As Yao Shu stepped out into the wind and snow, he shivered, pulling his deel close around his shoulders. It was not just the cold, which he hardly noticed after so many years wearing just a thin robe. At times, he felt he had taken a wrong turn in coming among the people of the horse. He liked them, for all their childlike arrogance and belief that they could order the world to suit them. The khan was a man to follow and Yao Shu had been impressed by him. Yet he had failed to find the right ears for the words of the Buddha. Only little Tolui seemed open to them and then only because he was so young. Chagatai laughed coarsely at any philosophy that did not involve grinding enemies under his heels and Jochi seemed to listen with detached interest, letting the words and ideas flow over him without sinking in.
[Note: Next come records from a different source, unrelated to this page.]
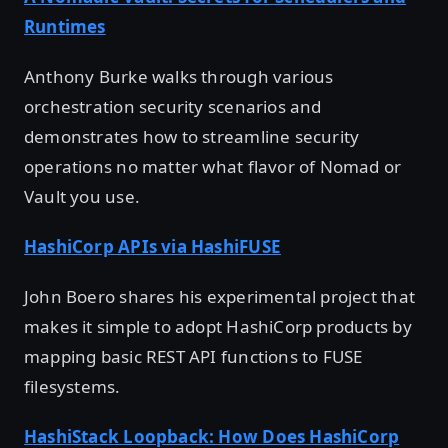
Runtimes
Anthony Burke walks through various
orchestration security scenarios and
demonstrates how to streamline security
operations no matter what flavor of Nomad or
Vault you use.
HashiCorp APIs via HashiFUSE
John Boero shares his experimental project that
makes it simple to adopt HashiCorp products by
mapping basic REST API functions to FUSE
filesystems.
HashiStack Loopback: How Does HashiCorp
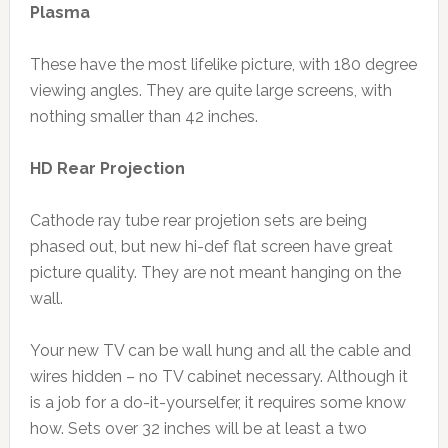
Plasma
These have the most lifelike picture, with 180 degree
viewing angles. They are quite large screens, with
nothing smaller than 42 inches.
HD Rear Projection
Cathode ray tube rear projetion sets are being
phased out, but new hi-def flat screen have great
picture quality. They are not meant hanging on the
wall.
Your new TV can be wall hung and all the cable and
wires hidden – no TV cabinet necessary. Although it
is a job for a do-it-yourselfer, it requires some know
how. Sets over 32 inches will be at least a two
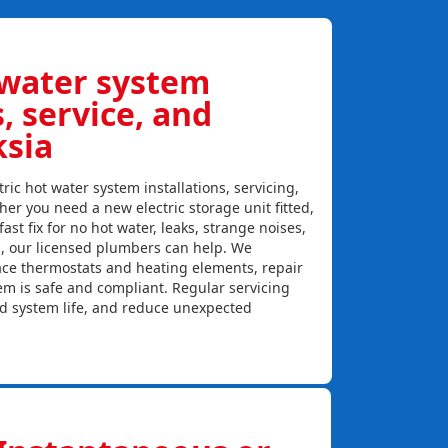
 water system
s, service, and
ksia
ric hot water system installations, servicing,
er you need a new electric storage unit fitted,
ast fix for no hot water, leaks, strange noises,
s, our licensed plumbers can help. We
lace thermostats and heating elements, repair
em is safe and compliant. Regular servicing
nd system life, and reduce unexpected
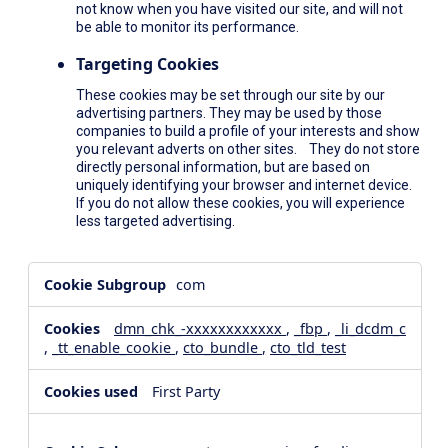
not know when you have visited our site, and will not
be able to monitor its performance.
Targeting Cookies
These cookies may be set through our site by our
advertising partners. They may be used by those
companies to build a profile of your interests and show
you relevant adverts on other sites. They do not store
directly personal information, but are based on
uniquely identifying your browser and internet device.
If you do not allow these cookies, you will experience
less targeted advertising.
,Social
com
Media
Cookies,Performance
dmn_chk_-xxxxxxxxxxxx
,
_fbp
,
_li_dcdm_c
Cookies,Targeting
,
_tt_enable_cookie
,
cto_bundle
,
cto_tld_test
Cookies
First Party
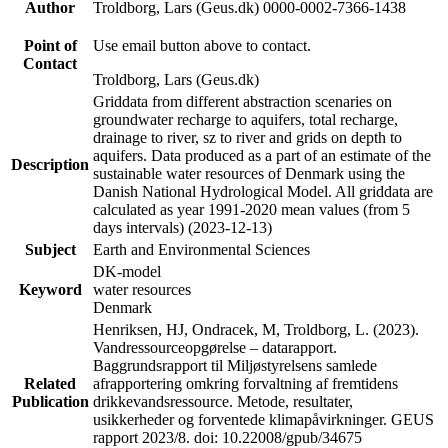
Author
Troldborg, Lars (Geus.dk) 0000-0002-7366-1438
Point of
Use email button above to contact.
Contact
Troldborg, Lars (Geus.dk)
Griddata from different abstraction scenaries on
groundwater recharge to aquifers, total recharge,
drainage to river, sz to river and grids on depth to
aquifers. Data produced as a part of an estimate of the
Description
sustainable water resources of Denmark using the
Danish National Hydrological Model. All griddata are
calculated as year 1991-2020 mean values (from 5
days intervals) (2023-12-13)
Subject
Earth and Environmental Sciences
DK-model
Keyword
water resources
Denmark
Henriksen, HJ, Ondracek, M, Troldborg, L. (2023).
Vandressourceopgørelse – datarapport.
Baggrundsrapport til Miljøstyrelsens samlede
Related
afrapportering omkring forvaltning af fremtidens
Publication
drikkevandsressource. Metode, resultater,
usikkerheder og forventede klimapåvirkninger. GEUS
rapport 2023/8. doi: 10.22008/gpub/34675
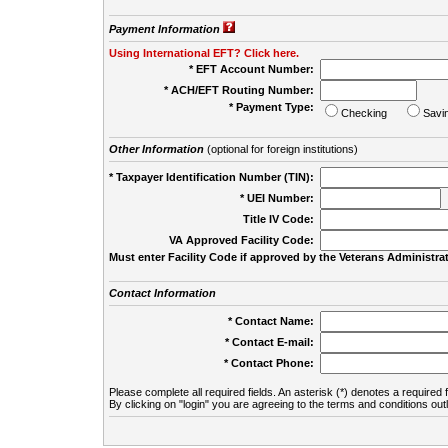
Payment Information
Using International EFT? Click here.
* EFT Account Number:
* ACH/EFT Routing Number:
* Payment Type:
Checking
Savi
Other Information
(optional for foreign institutions)
* Taxpayer Identification Number (TIN):
* UEI Number:
(
Title IV Code:
VA Approved Facility Code:
Must enter Facility Code if approved by the Veterans Administrat
Contact Information
* Contact Name:
* Contact E-mail:
* Contact Phone:
Please complete all required fields. An asterisk (*) denotes a required f
By clicking on "login" you are agreeing to the terms and conditions out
Yao Shu was lost in thought as he walked the snowy paths through the camp. Even then, he remained aware of his surroundings and he knew the men were there as soon as they began to surround him. He sighed to himself. There was only one foolish boy who would have sent warriors to attack him that night. Yao Shu had not even brought his practice stick to the ger of Chakahai, believing himself safe.
Still, he was not a child to be ambushed by fools. He wondered if Chagatai had told them to kill him, or just break a few bones. It did not matter: his response would be the same. As the snow swirled, Yao Shu darted between two gers and attacked the first dark shape to loom up before him. The man was too slow and Yao Shu dropped him neatly with a strike to the chin while he blocked the back foot with his own. He did not intend to kill in that mountain pass, but he heard other voices answer the sound and knew there were many of them. Footsteps pattered lightly from all directions and Yao Shu controlled the growing anger in his chest. It was unlikely that he knew the men, or they him. There would be no malice in the assault, unless he killed one of them. He shrugged to himself, thinking again that time amongst the tribes had changed him subtly. The Buddha would have let them come in without raising a hand in anger. Yao Shu shrugged as he padded towards another shadow. At least he was no longer cold.
‘Where is he?’ a man hissed, only a pace away.
Yao Shu stepped in behind him, pushing the man down before he could resist and slipping past. The warrior’s surprised yell echoed back from the high hills and Yao Shu heard other men closing fast.
The first to reach him was met with an explosive punch into the lower ribs. Yao Shu felt them break under his hand and drew back before he jammed the shards into vital organs. He ducked on instinct as something else moved, but in the whiteness he had not seen two warriors and one of them tackled him around the waist, throwing him to the hard ground.